MP says Government's silence over Louis Smith heralds "unwritten blasphemy law"
Posted: Thu, 15 Dec 2016 14:53
Conservative MP Charles Walker has sharply criticised the media for unleashing "a torrent of venom" against Louis Smith, and said the Government was "nowhere to be seen" when it should have been defending free expression.
Mr Walker said the Government's silence over the hounding and death threats against Louis Smith "heralds, de facto, the reintroduction of an unwritten blasphemy law, enforced by threat and thuggery."
He said the episode "shamed our nation and its laws."
"In our liberal and open society, freedom of worship marches hand in hand with the freedom to lampoon religion. Quite simply, that is the deal."
Walker said after The Sun released the video of Smith lampooning Islamic prayers "sensationalist reporting of his actions in some sections of the media resulted in the gymnast's receiving multiple death threats."
Despite a "rich heritage of aiming both excoriating and gentle humour in the direction of Christianity", Walker said the BBC "placed itself firmly at the head of the mob."

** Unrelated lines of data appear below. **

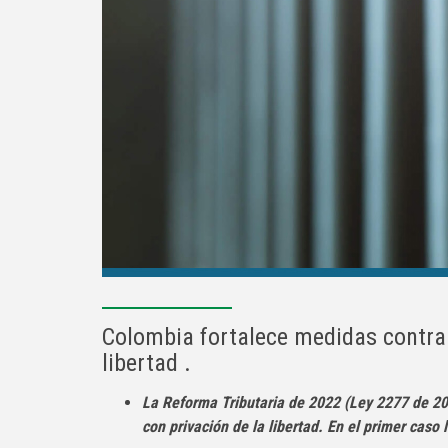
Colombia fortalece medidas contra 
libertad .
La Reforma Tributaria de 2022 (Ley 2277 de 202
con privación de la libertad. En el primer caso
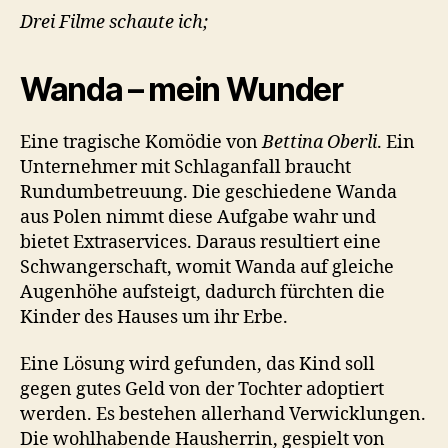
Drei Filme schaute ich;
Wanda – mein Wunder
Eine tragische Komödie von
Bettina Oberli
. Ein
Unternehmer mit Schlaganfall braucht
Rundumbetreuung. Die geschiedene Wanda
aus Polen nimmt diese Aufgabe wahr und
bietet Extraservices. Daraus resultiert eine
Schwangerschaft, womit Wanda auf gleiche
Augenhöhe aufsteigt, dadurch fürchten die
Kinder des Hauses um ihr Erbe.
Eine Lösung wird gefunden, das Kind soll
gegen gutes Geld von der Tochter adoptiert
werden. Es bestehen allerhand Verwicklungen.
Die wohlhabende Hausherrin, gespielt von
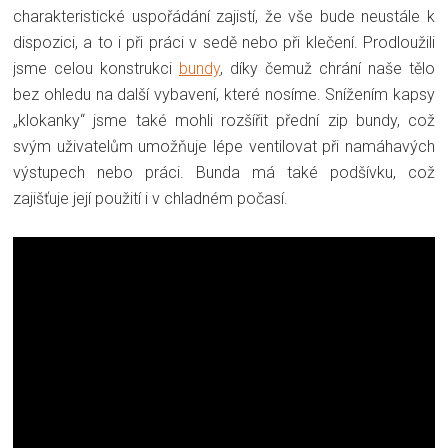
charakteristické uspořádání zajistí, že vše bude neustále k
dispozici, a to i při práci v sedě nebo při klečení. Prodloužili
jsme celou konstrukci
bundy
, díky čemuž chrání naše tělo
bez ohledu na další vybavení, které nosíme. Snížením kapsy
„klokanky“ jsme také mohli rozšířit přední zip bundy, což
svým uživatelům umožňuje lépe ventilovat při namáhavých
výstupech nebo práci. Bunda má také podšívku, což
zajišťuje její použití i v chladném počasí.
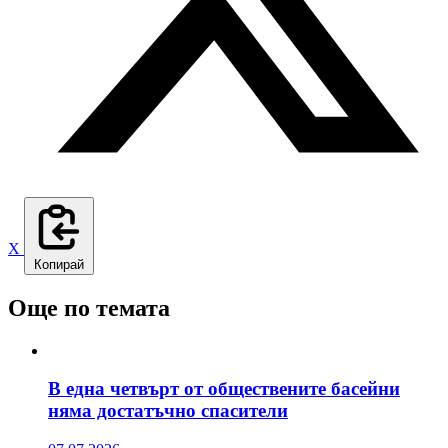
X
Копирай
Още по темата
В една четвърт от обществените басейни
няма достатъчно спасители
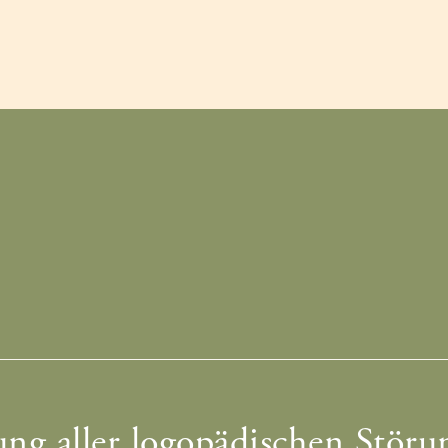
ng aller logopädischen Störun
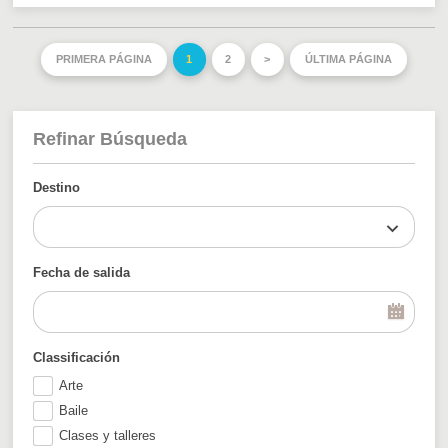
PRIMERA PÁGINA
1
2
>
ÚLTIMA PÁGINA
Refinar Búsqueda
Destino
Fecha de salida
Classificación
Arte
Baile
Clases y talleres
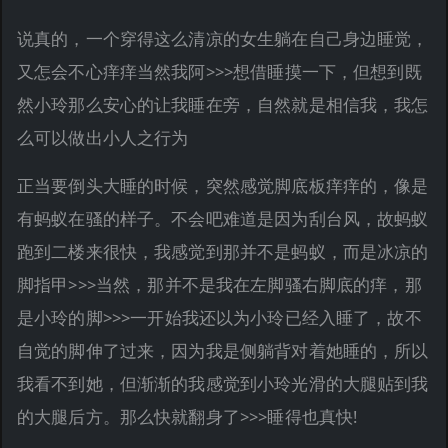
说真的，一个穿得这么清凉的女生躺在自己身边睡觉，
又怎会不心痒痒当然我阿>>>想借睡摸一下，但想到既
然小玲那么安心的让我睡在旁，自然就是相信我，我怎
么可以做出小人之行为
正当要倒头大睡的时候，突然感觉脚底板痒痒的，像是
有蚂蚁在骚的样子。不会吧难道是因为刮台风，故蚂蚁
跑到二楼来很快，我感觉到那并不是蚂蚁，而是冰凉的
脚指甲>>>当然，那并不是我在左脚骚右脚底的痒，那
是小玲的脚>>>一开始我还以为小玲已经入睡了，故不
自觉的脚伸了过来，因为我是侧躺背对着她睡的，所以
我看不到她，但渐渐的我感觉到小玲光滑的大腿贴到我
的大腿后方。那么快就翻身了>>>睡得也真快!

He drew attention to a Radio 5 Live interview where the presenter defined as 'Islamophobic' as "sort of hateful or it can mean mimicking or it can be taking the mickey" and said Smith had been "very, very offensive" and "shameful".
In treating mockery of religion as "shameful" the presenter "placed a question mark over the motives and legacy of some of the UK's greatest deceased and living comedians," Walker said.
"Louis Smith is never going to be the world's greatest comedian, but we—and the BBC—should be blind to that fact, because the law applies as much to gymnasts as it does to joke-tellers."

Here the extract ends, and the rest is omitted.